A year or so back an email went out to the department, with the title ‘Help needed: Subfossil data + StatView’. Apparently the sender of the email (Tamara Emmenegger, my enthusiastic collaborator, without whom this analysis obviously never would have happened!) had come across some data locked in a file format that was apparently popular in 80’s. I know nothing about subfossil data or StatView, but what caught my eye about the email was the attached image:

Image of binary file with readable ASCII characters

Now, I recognize a binary file when I see one, and I had been interested in familiarizing myself with hex editors and binary file formats for a while. Liberating data older than I am was the perfect excuse! In this post I’ll try to outline how I went about sorting this out, basically going from never having used a hex editor, all the way to setting up an R script to extract data that hadn’t been touched since 1989 or so.
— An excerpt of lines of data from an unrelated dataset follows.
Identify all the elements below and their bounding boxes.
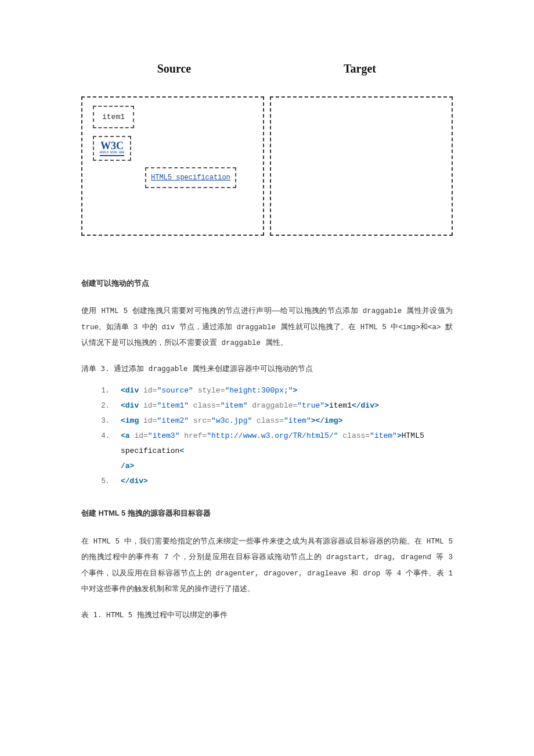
code-line-2: <div id="item1" class="item" draggable="… — [114, 398, 453, 413]
w3c-logo-text: W3C — [100, 141, 124, 151]
section2-paragraph: 在 HTML 5 中，我们需要给指定的节点来绑定一些事件来使之成为具有源容器或目… — [81, 534, 453, 598]
code-line-4: <a id="item3" href="http://www.w3.org/TR… — [114, 429, 453, 474]
w3c-logo: W3C WORLD WIDE WEB — [100, 141, 124, 156]
figure-row: item1 W3C WORLD WIDE WEB HTML5 specifica… — [81, 96, 453, 236]
code-line-5: </div> — [114, 474, 453, 489]
target-container[interactable] — [270, 96, 453, 236]
code-line-1: <div id="source" style="height:300px;"> — [114, 383, 453, 398]
html5-spec-link[interactable]: HTML5 specification — [151, 174, 230, 182]
draggable-item1[interactable]: item1 — [93, 106, 134, 128]
section2-title: 创建 HTML 5 拖拽的源容器和目标容器 — [81, 506, 453, 520]
source-heading: Source — [81, 58, 267, 79]
listing3-title: 清单 3. 通过添加 draggable 属性来创建源容器中可以拖动的节点 — [81, 362, 453, 376]
draggable-item3-link[interactable]: HTML5 specification — [145, 167, 236, 188]
section1-title: 创建可以拖动的节点 — [81, 276, 453, 290]
target-heading: Target — [267, 58, 453, 79]
figure-headings: Source Target — [81, 58, 453, 79]
section1-paragraph: 使用 HTML 5 创建拖拽只需要对可拖拽的节点进行声明——给可以拖拽的节点添加… — [81, 304, 453, 352]
draggable-item2-w3c[interactable]: W3C WORLD WIDE WEB — [93, 136, 131, 161]
table1-title: 表 1. HTML 5 拖拽过程中可以绑定的事件 — [81, 609, 453, 622]
w3c-logo-subtext: WORLD WIDE WEB — [100, 152, 124, 156]
source-container: item1 W3C WORLD WIDE WEB HTML5 specifica… — [81, 96, 264, 236]
code-listing-3: <div id="source" style="height:300px;"> … — [99, 383, 453, 489]
code-line-3: <img id="item2" src="w3c.jpg" class="ite… — [114, 413, 453, 429]
item1-label: item1 — [102, 113, 125, 121]
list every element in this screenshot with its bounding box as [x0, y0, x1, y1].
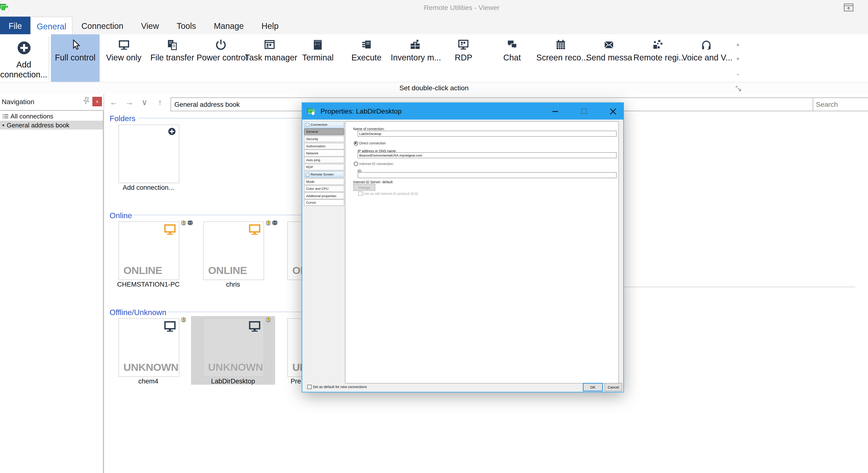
connection-card-labdirdesktop[interactable]: UNKNOWN	[203, 318, 264, 377]
chat-button[interactable]: Chat	[488, 34, 536, 82]
section-divider	[168, 312, 302, 312]
envelope-icon	[602, 38, 616, 52]
task-manager-button[interactable]: Task manager	[245, 34, 294, 82]
ok-button[interactable]: OK	[583, 383, 603, 391]
screen-recorder-button[interactable]: Screen reco...	[536, 34, 585, 82]
execute-button[interactable]: Execute	[342, 34, 391, 82]
tab-file[interactable]: File	[0, 17, 30, 34]
connection-card-chris[interactable]: ONLINE	[203, 221, 264, 280]
dialog-titlebar[interactable]: Properties: LabDirDesktop	[302, 103, 623, 119]
old-protocol-checkbox[interactable]	[358, 191, 362, 196]
search-input[interactable]	[813, 97, 868, 111]
internet-id-server-label: Internet-ID Server: default	[353, 180, 393, 184]
toolbar-label: Terminal	[302, 53, 334, 62]
chevron-down-icon[interactable]: ∨	[141, 97, 148, 107]
id-input[interactable]	[358, 172, 617, 178]
change-button[interactable]: Change	[353, 184, 375, 191]
rdp-badge-icon	[181, 220, 187, 226]
tab-connection[interactable]: Connection	[72, 17, 132, 34]
send-message-button[interactable]: Send messa	[585, 34, 633, 82]
add-plus-icon	[16, 40, 31, 55]
direct-connection-radio[interactable]	[354, 141, 358, 146]
scroll-up-button[interactable]: ▲	[733, 38, 743, 52]
card-name[interactable]: CHEMSTATION1-PC	[108, 281, 188, 288]
tab-help[interactable]: Help	[253, 17, 287, 34]
headphones-icon	[700, 38, 713, 52]
section-divider	[136, 118, 302, 119]
double-click-action-bar: Set double-click action	[0, 82, 868, 95]
card-label[interactable]: Add connection...	[108, 184, 188, 191]
dialog-nav-group-connection[interactable]: − Connection	[304, 121, 344, 128]
card-badges	[266, 317, 271, 323]
registry-blocks-icon	[651, 38, 664, 52]
up-arrow-icon[interactable]: ↑	[156, 97, 164, 107]
execute-icon	[360, 38, 373, 52]
inventory-manager-button[interactable]: Inventory m...	[391, 34, 439, 82]
internet-id-radio[interactable]	[354, 162, 358, 166]
remote-registry-button[interactable]: Remote regi...	[633, 34, 682, 82]
card-badges	[181, 317, 187, 323]
navigation-header: Navigation x	[0, 94, 103, 110]
close-navigation-button[interactable]: x	[92, 97, 102, 106]
maximize-button[interactable]	[579, 106, 589, 116]
connection-name-input[interactable]	[358, 131, 617, 137]
scroll-down-button[interactable]: ▼	[733, 52, 743, 66]
dialog-nav-item-mode[interactable]: Mode	[304, 178, 344, 185]
connection-card-chemstation1[interactable]: ONLINE	[119, 221, 179, 280]
navigation-title: Navigation	[2, 98, 34, 106]
add-connection-button[interactable]: Add connection...	[0, 35, 48, 82]
status-badge: UNKNOWN	[208, 361, 263, 374]
toolbar-overflow-button[interactable]: ⌄	[733, 66, 743, 81]
dialog-nav-item-network[interactable]: Network	[304, 150, 344, 157]
back-arrow-icon[interactable]: ←	[110, 97, 118, 107]
toolbar-label: Task manager	[245, 53, 297, 62]
dialog-nav-item-additional[interactable]: Additional properties	[304, 192, 344, 199]
dialog-nav-item-security[interactable]: Security	[304, 135, 344, 142]
monitor-icon	[117, 38, 130, 52]
view-only-button[interactable]: View only	[99, 34, 148, 82]
toolbar-label: Send messa	[586, 53, 632, 62]
power-control-button[interactable]: Power control	[196, 34, 245, 82]
connection-card-chem4[interactable]: UNKNOWN	[119, 318, 179, 377]
terminal-button[interactable]: C:\ Terminal	[294, 34, 342, 82]
card-name[interactable]: chris	[193, 281, 273, 288]
monitor-icon	[164, 321, 176, 333]
tab-manage[interactable]: Manage	[205, 17, 253, 34]
dialog-nav-item-general[interactable]: General	[304, 128, 344, 135]
dialog-launcher-icon[interactable]	[735, 85, 742, 92]
add-connection-label: Add connection...	[0, 60, 48, 80]
card-name[interactable]: LabDirDesktop	[193, 377, 273, 385]
close-button[interactable]	[608, 106, 618, 116]
toolbar-buttons: Full control View only File transfer P	[51, 34, 731, 82]
nav-item-all-connections[interactable]: All connections	[0, 112, 103, 121]
full-control-button[interactable]: Full control	[51, 34, 99, 82]
card-name[interactable]: chem4	[108, 377, 188, 385]
tab-view[interactable]: View	[132, 17, 168, 34]
rdp-button[interactable]: RDP	[439, 34, 488, 82]
dialog-nav-item-rdp[interactable]: RDP	[304, 164, 344, 170]
set-default-label: Set as default for new connections	[313, 385, 367, 388]
dialog-nav-item-cursor[interactable]: Cursor	[304, 199, 344, 206]
pin-icon[interactable]	[82, 96, 91, 106]
tab-general[interactable]: General	[30, 17, 72, 35]
set-default-checkbox[interactable]	[307, 385, 312, 389]
dialog-nav-item-authorization[interactable]: Authorization	[304, 143, 344, 150]
rdp-badge-icon	[181, 317, 187, 323]
window-titlebar: Remote Utilities - Viewer	[0, 0, 868, 17]
toolbar-label: Execute	[351, 53, 381, 62]
dialog-nav-group-remote-screen[interactable]: − Remote Screen	[304, 171, 344, 178]
dialog-nav-item-color-cpu[interactable]: Color and CPU	[304, 185, 344, 192]
dialog-nav-item-auto-ping[interactable]: Auto ping	[304, 157, 344, 164]
section-divider	[132, 215, 302, 215]
ribbon-collapse-icon[interactable]	[844, 3, 854, 12]
voice-video-button[interactable]: Voice and V...	[682, 34, 731, 82]
tab-tools[interactable]: Tools	[168, 17, 205, 34]
monitor-icon	[249, 224, 261, 236]
minimize-button[interactable]	[550, 106, 560, 116]
nav-item-general-address-book[interactable]: • General address book	[0, 121, 103, 129]
cancel-button[interactable]: Cancel	[604, 383, 622, 391]
file-transfer-button[interactable]: File transfer	[148, 34, 196, 82]
ip-address-input[interactable]	[358, 152, 617, 158]
add-connection-card[interactable]	[119, 125, 179, 183]
forward-arrow-icon[interactable]: →	[125, 97, 133, 107]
Finding a good hex editor1

This being the first time I did anything like this, my first task ended up being identifying a hex editor suitable to the task. I played around with xxd since I’m used to CLI interfaces, but initially I focused mainly on the rightmost column of ASCII translations, which was not very informative. This was not the right tool for me.

Screenshot of `xxd`

Next in line was the GUI GHex: immediately more informative! Now I’m able to see not only hex and ASCII representations, but floats and ints of various sizes! Some googling informed me that little endian and big endian refer to the byte order, i.e. in which order bytes are read to form e.g. a float.2

Screenshot of GHex

Anyway! It still felt like I was left wanting - scrolling through the file with GHex didn’t get me far. Next I stumbled across wxHexEditor, and the first striking difference to the other two hex editors was the representation of non-ASCII-coding bytes. In both GHex and xxd, all non-ASCII bytes are represented by a .. In wxHexEditor, these are represented by non-ASCII characters, meaning that the NULL byte 00 is represented as a blank, 01 and 02 get represented as different emojis, etc. The very clear upside to this is that scrolling through the file and only looking at the text panel provides a very nice overview of patterns in the data. Another neat feature of wxHexEditor is tags, i.e. the ability to add annotations to different parts of my binary file. It allows us to color code and make notes from different parts of the file - very useful!

Screenshot of wxHexEditor

Figuring out StatView file structure, more or less…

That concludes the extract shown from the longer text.